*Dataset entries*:
----
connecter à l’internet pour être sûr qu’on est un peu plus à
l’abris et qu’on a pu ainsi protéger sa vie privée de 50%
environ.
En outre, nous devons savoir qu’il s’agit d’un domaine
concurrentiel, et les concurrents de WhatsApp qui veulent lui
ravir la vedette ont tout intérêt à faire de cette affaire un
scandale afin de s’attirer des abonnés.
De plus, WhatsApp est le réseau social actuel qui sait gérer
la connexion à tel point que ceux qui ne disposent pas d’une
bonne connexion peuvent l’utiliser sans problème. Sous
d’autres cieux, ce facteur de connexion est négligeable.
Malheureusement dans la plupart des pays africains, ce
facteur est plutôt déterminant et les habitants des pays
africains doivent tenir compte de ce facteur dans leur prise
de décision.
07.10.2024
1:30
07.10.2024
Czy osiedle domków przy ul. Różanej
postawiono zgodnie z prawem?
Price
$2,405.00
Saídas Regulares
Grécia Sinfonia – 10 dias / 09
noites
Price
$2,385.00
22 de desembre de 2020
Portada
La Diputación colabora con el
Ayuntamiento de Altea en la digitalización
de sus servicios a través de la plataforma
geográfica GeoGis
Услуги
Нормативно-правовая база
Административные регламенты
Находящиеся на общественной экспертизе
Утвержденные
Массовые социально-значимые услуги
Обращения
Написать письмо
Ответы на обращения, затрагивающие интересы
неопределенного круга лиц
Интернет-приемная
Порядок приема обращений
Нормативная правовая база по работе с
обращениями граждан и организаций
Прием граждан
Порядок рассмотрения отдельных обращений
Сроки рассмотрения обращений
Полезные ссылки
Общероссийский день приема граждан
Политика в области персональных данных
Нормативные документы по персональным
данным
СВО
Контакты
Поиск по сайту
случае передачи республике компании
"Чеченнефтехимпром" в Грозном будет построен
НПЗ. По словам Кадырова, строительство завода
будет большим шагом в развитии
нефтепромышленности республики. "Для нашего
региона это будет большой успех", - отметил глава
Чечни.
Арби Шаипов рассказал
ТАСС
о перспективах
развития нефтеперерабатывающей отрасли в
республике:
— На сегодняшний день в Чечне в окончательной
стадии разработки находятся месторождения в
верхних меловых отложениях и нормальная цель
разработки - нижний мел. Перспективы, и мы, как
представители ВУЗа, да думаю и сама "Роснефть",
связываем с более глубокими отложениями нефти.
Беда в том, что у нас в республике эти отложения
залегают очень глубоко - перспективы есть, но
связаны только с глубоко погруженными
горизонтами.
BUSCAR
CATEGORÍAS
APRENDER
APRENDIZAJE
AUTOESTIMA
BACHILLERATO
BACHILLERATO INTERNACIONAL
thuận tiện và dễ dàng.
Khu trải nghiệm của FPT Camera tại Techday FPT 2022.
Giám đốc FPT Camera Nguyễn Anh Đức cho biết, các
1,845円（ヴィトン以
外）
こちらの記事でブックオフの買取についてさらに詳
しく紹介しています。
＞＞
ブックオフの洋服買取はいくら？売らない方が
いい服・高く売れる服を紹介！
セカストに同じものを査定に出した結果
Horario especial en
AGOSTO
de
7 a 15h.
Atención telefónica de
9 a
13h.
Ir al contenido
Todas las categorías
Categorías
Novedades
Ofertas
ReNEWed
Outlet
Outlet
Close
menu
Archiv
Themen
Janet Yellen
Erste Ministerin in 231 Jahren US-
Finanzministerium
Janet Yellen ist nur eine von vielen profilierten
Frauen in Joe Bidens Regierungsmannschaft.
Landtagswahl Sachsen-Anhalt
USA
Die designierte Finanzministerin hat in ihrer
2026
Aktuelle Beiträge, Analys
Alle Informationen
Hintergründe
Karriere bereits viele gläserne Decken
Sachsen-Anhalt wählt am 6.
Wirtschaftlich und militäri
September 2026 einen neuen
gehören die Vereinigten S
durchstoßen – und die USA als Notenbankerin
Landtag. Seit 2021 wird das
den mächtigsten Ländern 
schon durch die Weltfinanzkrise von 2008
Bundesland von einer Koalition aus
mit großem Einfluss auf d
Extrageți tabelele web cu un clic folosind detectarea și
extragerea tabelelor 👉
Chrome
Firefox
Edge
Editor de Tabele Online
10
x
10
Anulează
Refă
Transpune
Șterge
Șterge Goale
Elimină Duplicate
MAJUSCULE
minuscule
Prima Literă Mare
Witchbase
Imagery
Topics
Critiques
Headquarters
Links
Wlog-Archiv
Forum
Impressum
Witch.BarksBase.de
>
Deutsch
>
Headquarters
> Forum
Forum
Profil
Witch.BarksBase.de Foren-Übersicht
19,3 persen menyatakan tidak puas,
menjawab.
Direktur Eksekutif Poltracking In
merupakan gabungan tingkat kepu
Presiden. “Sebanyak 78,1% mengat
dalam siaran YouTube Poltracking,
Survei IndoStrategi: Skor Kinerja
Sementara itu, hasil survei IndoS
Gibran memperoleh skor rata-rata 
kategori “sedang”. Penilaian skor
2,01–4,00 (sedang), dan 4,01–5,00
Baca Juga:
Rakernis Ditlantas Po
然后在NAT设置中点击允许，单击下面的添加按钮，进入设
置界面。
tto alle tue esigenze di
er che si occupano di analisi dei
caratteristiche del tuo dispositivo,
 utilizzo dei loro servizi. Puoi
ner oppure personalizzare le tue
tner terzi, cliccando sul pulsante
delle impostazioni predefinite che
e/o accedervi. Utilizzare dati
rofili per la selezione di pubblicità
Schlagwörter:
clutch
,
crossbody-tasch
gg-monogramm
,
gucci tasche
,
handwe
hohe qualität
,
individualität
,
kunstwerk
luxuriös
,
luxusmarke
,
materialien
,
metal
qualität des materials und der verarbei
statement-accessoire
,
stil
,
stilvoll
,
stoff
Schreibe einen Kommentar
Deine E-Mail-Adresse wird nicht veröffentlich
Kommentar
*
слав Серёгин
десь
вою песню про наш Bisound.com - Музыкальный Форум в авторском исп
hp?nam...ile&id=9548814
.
----
*YOUR INSTRUCTIONS*: Print, exactly as written, the first line of the records above and each line after it until the line with "представители ВУЗа, да", which is printed too.

*REPLY*:
connecter à l’internet pour être sûr qu’on est un peu plus à
l’abris et qu’on a pu ainsi protéger sa vie privée de 50%
environ.
En outre, nous devons savoir qu’il s’agit d’un domaine
concurrentiel, et les concurrents de WhatsApp qui veulent lui
ravir la vedette ont tout intérêt à faire de cette affaire un
scandale afin de s’attirer des abonnés.
De plus, WhatsApp est le réseau social actuel qui sait gérer
la connexion à tel point que ceux qui ne disposent pas d’une
bonne connexion peuvent l’utiliser sans problème. Sous
d’autres cieux, ce facteur de connexion est négligeable.
Malheureusement dans la plupart des pays africains, ce
facteur est plutôt déterminant et les habitants des pays
africains doivent tenir compte de ce facteur dans leur prise
de décision.
07.10.2024
1:30
07.10.2024
Czy osiedle domków przy ul. Różanej
postawiono zgodnie z prawem?
Price
$2,405.00
Saídas Regulares
Grécia Sinfonia – 10 dias / 09
noites
Price
$2,385.00
22 de desembre de 2020
Portada
La Diputación colabora con el
Ayuntamiento de Altea en la digitalización
de sus servicios a través de la plataforma
geográfica GeoGis
Услуги
Нормативно-правовая база
Административные регламенты
Находящиеся на общественной экспертизе
Утвержденные
Массовые социально-значимые услуги
Обращения
Написать письмо
Ответы на обращения, затрагивающие интересы
неопределенного круга лиц
Интернет-приемная
Порядок приема обращений
Нормативная правовая база по работе с
обращениями граждан и организаций
Прием граждан
Порядок рассмотрения отдельных обращений
Сроки рассмотрения обращений
Полезные ссылки
Общероссийский день приема граждан
Политика в области персональных данных
Нормативные документы по персональным
данным
СВО
Контакты
Поиск по сайту
случае передачи республике компании
"Чеченнефтехимпром" в Грозном будет построен
НПЗ. По словам Кадырова, строительство завода
будет большим шагом в развитии
нефтепромышленности республики. "Для нашего
региона это будет большой успех", - отметил глава
Чечни.
Арби Шаипов рассказал
ТАСС
о перспективах
развития нефтеперерабатывающей отрасли в
республике:
— На сегодняшний день в Чечне в окончательной
стадии разработки находятся месторождения в
верхних меловых отложениях и нормальная цель
разработки - нижний мел. Перспективы, и мы, как
представители ВУЗа, да думаю и сама "Роснефть",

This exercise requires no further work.